The Czech economy delivered an unexpected acceleration in the third quarter, marking a clear shift from its earlier position as a regional underperformer to one of Central and Eastern Europe’s fastest-growing economies.
Gross domestic product rose by 0.7% quarter on quarter, according to official figures published this week—stronger than both market expectations of 0.3% and Capital Economics’ forecast of 0.5%. On an annual basis, growth reached 2.7%, the fastest pace in three years. Forward-looking survey data also point to continued momentum at the start of the fourth quarter.
“The pickup in growth means that Czechia has moved to become one of the fastest growing economies in Central and Eastern Europe over the past year, having previously been a laggard,” Liam Peach and Nicholas Farr, emerging Europe economists with Capital Economics said in a note on October 30.
While a detailed breakdown of the GDP data is not yet available, the Czech statistics office noted that the expansion was mainly driven by household consumption and gross capital formation, both of which signal rising domestic demand. Analysts attribute the shift to lower interest rates and strong wage growth, which have combined to boost spending and investment.

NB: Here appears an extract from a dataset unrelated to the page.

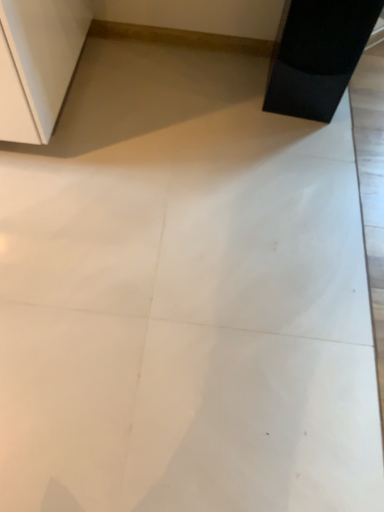 This screenshot has height=512, width=384. Identify the location of glossy black speaker at upper right. (317, 55).

Image resolution: width=384 pixels, height=512 pixels. What do you see at coordinates (317, 55) in the screenshot? I see `glossy black speaker at upper right` at bounding box center [317, 55].

What is the approximate height of glossy black speaker at upper right?

The height of glossy black speaker at upper right is 16.80 inches.

This screenshot has height=512, width=384. Identify the location of glossy black speaker at upper right. (317, 55). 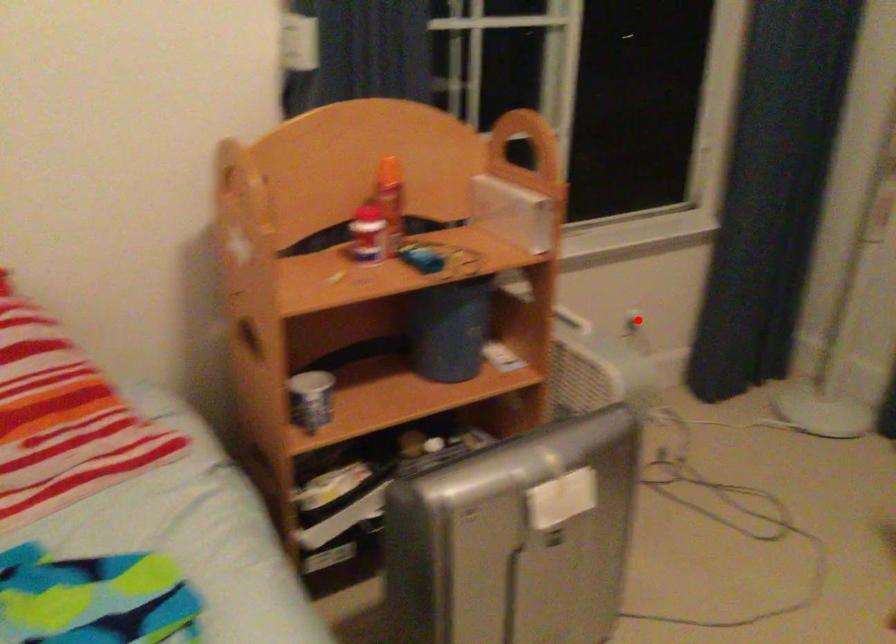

“If we’re right that growth in the euro-zone will pick up modestly over the coming year, that should provide some boost to export demand and GDP growth ahead,” Capital Economics said.
Despite political signals suggesting the incoming government will avoid significant changes to the 2026 budget in the short term, expectations for more pro-growth fiscal measures are building. “We suspect fiscal policy will become more supportive of growth going forward too,” the firm added.
Against this backdrop, Capital Economics said the risks to its current GDP forecasts—2.5% growth in 2025 and 2.8% in 2026—are now “skewed to the upside.”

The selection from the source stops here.